A piece of aluminum has a volume of 1.55 x 10-3 m3. The coefficient of volume expansion for aluminum is = 69 x 10-6(C°)-1. The temperature of this object is raised from 25.9 to 406 oC. How much work is done by the expanding aluminum if the air pressure is 1.01 x 105 Pa?

To find the work done by the expanding aluminum, we need to calculate the change in volume and use it to determine the work done.

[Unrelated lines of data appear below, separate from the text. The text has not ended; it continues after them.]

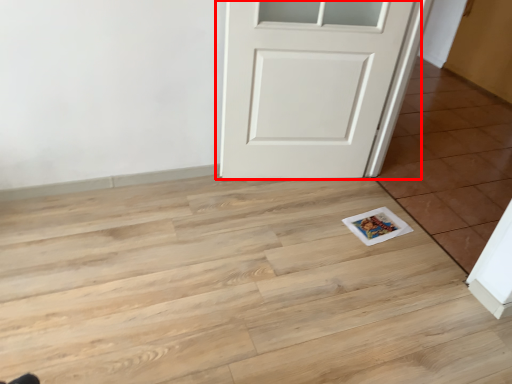 Question: From the image's perspective, where is door (annotated by the red box) located relative to tile?

Choices:
 (A) above
 (B) below

Answer: (A) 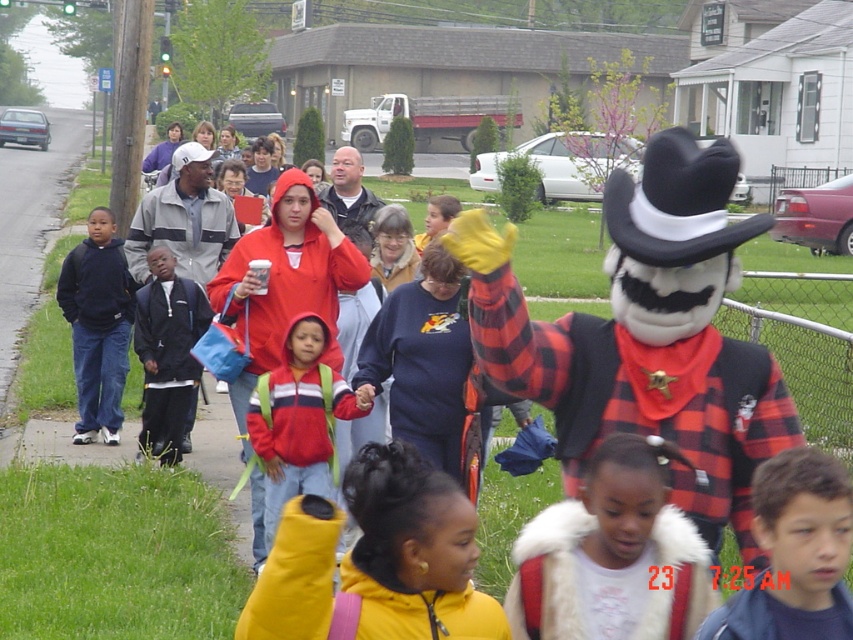 Who is higher up, blue denim jacket at lower right or matte black hoodie at left?

Positioned higher is matte black hoodie at left.

I want to click on blue denim jacket at lower right, so click(x=793, y=554).

From the picture: Does black felt cowboy hat at right appear on the left side of dark blue jacket at left?

No, black felt cowboy hat at right is not to the left of dark blue jacket at left.

Where is `black felt cowboy hat at right`? black felt cowboy hat at right is located at coordinates [646, 336].

Can you confirm if black felt cowboy hat at right is shorter than blue denim jacket at lower right?

No, black felt cowboy hat at right is not shorter than blue denim jacket at lower right.

Does point (532, 344) lie behind point (776, 474)?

1. Calculate the change in temperature:
ΔT = final temperature - initial temperature
ΔT = 406 °C - 25.9 °C
ΔT = 380.1 °C

2. Calculate the change in volume using the coefficient of volume expansion:
ΔV = coefficient of volume expansion × initial volume × ΔT
= (69 x 10^-6 C^(-1)) × (1.55 x 10^-3 m^3) × (380.1 °C)
= (69 x 10^-6) × (1.55 x 10^-3) × (380.1)
= 0.0398298 m^3

3. Calculate the work done using the equation:
Work = force × distance
In this case, the applied force is the pressure multiplied by the change in volume, and the distance is assumed to be constant.

Work = pressure × change in volume
= (1.01 x 10^5 Pa) × (0.0398298 m^3)
≈ 4,028.998 J

Therefore, approximately 4,028.998 Joules of work is done by the expanding aluminum at an air pressure of 1.01 x 10^5 Pa.